** SOURCE INFORMATION follows **

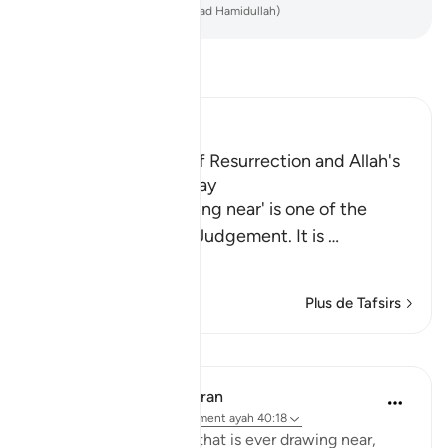
-
French Translation(Muhammad Hamidullah)
Lisez le Tafsir
Ibn Kathir (Abridged)
Warning of the Day of Resurrection and Allah's
judgement on that Day
`The Day that is drawing near' is one of the
names of the Day of Judgement. It is
…
En savoir plus
Plus de Tafsirs
Leçons
In the Shade of the Quran
il y a 31 semaines
·
Référencement
ayah 40:18
Warn them of the Day that is ever drawing near,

** End of SOURCE INFORMATION **

◆ HOW TO COMPLETE THIS TASK ◆
Return all of the material above unchanged, minus its pictures.

◆ WRITTEN REPLY ◆
-
French Translation(Muhammad Hamidullah)
Lisez le Tafsir
Ibn Kathir (Abridged)
Warning of the Day of Resurrection and Allah's
judgement on that Day
`The Day that is drawing near' is one of the
names of the Day of Judgement. It is
…
En savoir plus
Plus de Tafsirs
Leçons
In the Shade of the Quran
il y a 31 semaines
·
Référencement
ayah 40:18
Warn them of the Day that is ever drawing near,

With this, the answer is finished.